XI. The Problem of Pul of Assyria
by miriam berg
may 1994


The other problem posed by the book of II Kings is the reference during the reign of Menahem to the visit by "Pul of Assyria". Most if not all authorities equate this king with Tiglath-Pileser III, who did subjugate most of the tribes round about Palestine, though his records do not mention Menahem specifically. Since this Assyrian king reigned from 744 to 727 BCE, most scholars have concluded that Menahem must have reigned later than is said in the books of the Kings, which is from 760 to 750 BCE in the biblical chronology. But this requires attributing more errors to the writer of the second book of the Kings: that Pekah's reign was 20 years, that he began to reign in the 52nd year of Azariah, that Menahem began to reign in the 39th year of Azariah and reigned 10 years, and that Pekahiah began to reign in the 50th year of Azariah. Here are the relevant verses from II Kings:
    And Pul the king of Assyria came against Israel; and Menahem gave Pul a thousand talents of silver, to let him continue to keep the kingdom in his own hand.
    And Menahem exacted the money from all the wealthy men of Israel, to give to the king of Assyria. So the king of Assyria turned back, and stayed not in Israel. (II Kings 15:19-20)

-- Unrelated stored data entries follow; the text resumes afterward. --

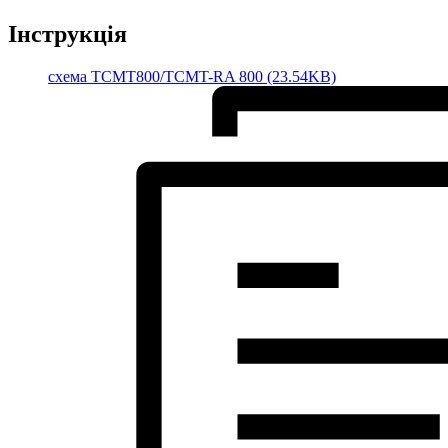
Інструкція
cхема TCMT800/TCMT-RA 800 (23.54KB)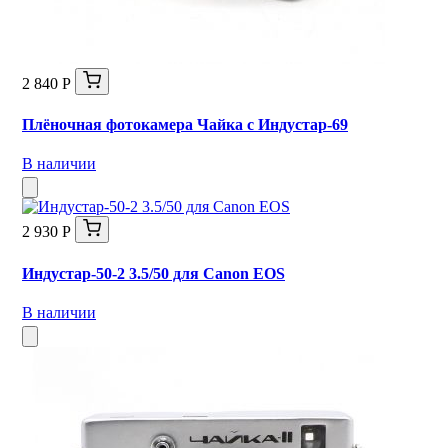
2 840 Р
Плёночная фотокамера Чайка с Индустар-69
В наличии
2 930 Р
Индустар-50-2 3.5/50 для Canon EOS
В наличии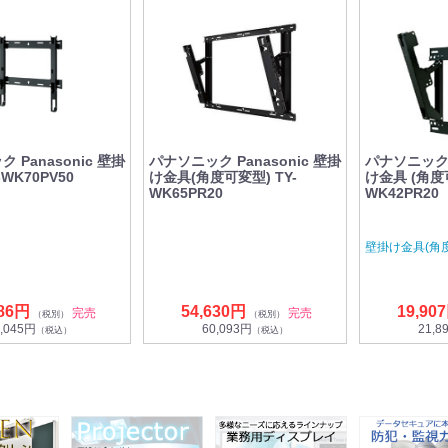
 Panasonic 壁掛
パナソニック Panasonic 壁掛
パナソニック P
WK70PV50
け金具(角度可変型) TY-
け金具 (角度可
WK65PR20
WK42PR20
壁掛け金具(角
586円
54,630円
19,90
完売
完売
（税別）
（税別）
,045円
60,093円
21,8
（税込）
（税込）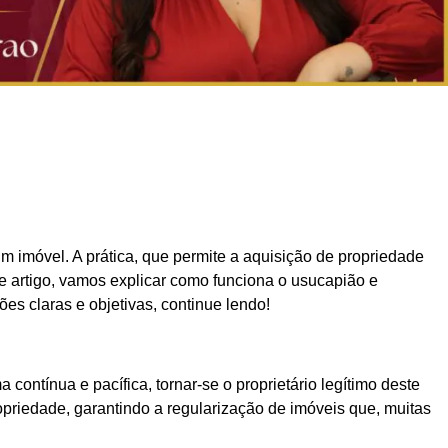
 imóvel. A prática, que permite a aquisição de propriedade
te artigo, vamos explicar como funciona o usucapião e
s claras e objetivas, continue lendo!
ontínua e pacífica, tornar-se o proprietário legítimo deste
opriedade, garantindo a regularização de imóveis que, muitas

The conclusion that "Pul" of Assyria is the same as Tiglath-Pileser III is supported by the reference to an Assyrian king named "Pulu" in the Babylonian lists during the period when Tiglath-Pileser III was in fact king. But this does not prove that he was the king who came into Israel during Menahem's reign, and to whom Menahem paid 1000 talents. What if the writer, who was Jewish, referred to the king of Assyria by the wrong name? Furthermore, the assumption that the king who came into Israel during Menahem's reign was Tiglath-Pileser III may be doubted, because only a few verses later that king is referred to as coming into Israel himself during the reign of Pekah:
    In the days of Pekah king of Israel came Tiglath-Pileser king of Assyria and took all the cities and the land of Naphtali, and carried them captive to Assyria. (II Kings 15:29)
This fits because Pekah's reign was from 749 until 730 BCE according to the biblical chronology. And why would the writer use two different names for the same king?

But the name "Pul" could only have been known from the Babylonian lists, and it could only have been learned by the Hebrew historians during the exile, so that it could not have been known at the time that the books of the Kings were written. Thus it must have been added later in an attempt to identify that king, and could easily have been in error. But the king of Assyria during the reign of Menahem according to the biblical chronology was Ashurdan IV, who while not a conquering ruler nevertheless carried out some vigorous campaigns, and it is easy to suppose that Menahem turned to him for protection and paid tribute, but that his name wasn't remembered, and the writer in this case did actually make an error in attributing the name Pul to that king. Or perhaps the writer remembered the name of Ashur-nasir-pal, who was a mean king if there ever was one, and it is equally likely that the name "Pul" could refer to Ashur-nasir-PAL as that it refers to Tiglath-PIL-eser III, if the basis for the assumption is merely the similarity of the consonants.

Thus, while we need not doubt the identification of the name "Pul" with Tiglath-Pileser III, we may easily doubt the application of that name to the king who came into Israel during the reign of Menahem, in the light of the facts that Tiglath-Pileser III is specifically mentioned practically in the same breath in the same chapter, and that if we push Menahem forward in history so that Tiglath-Pileser III came into Israel during both the reigns of Menahem and Pekah, we completely destroy the otherwise self-consistent chronology of the Kings which accurately fits otherwise the dates of the fall of Samaria and the accession of Jehu. Is it easier to believe that the writer of the second book of the Kings made an error in the name of a foreign king, or that he made so many errors in the number of years in which his own kings reigned and in the correlative accession years of the kings of the other kingdom? No, it is far easier to believe that the authors applied the name "Pul" mistakenly to one of the earlier foreign kings than that they made so many errors about their own kings.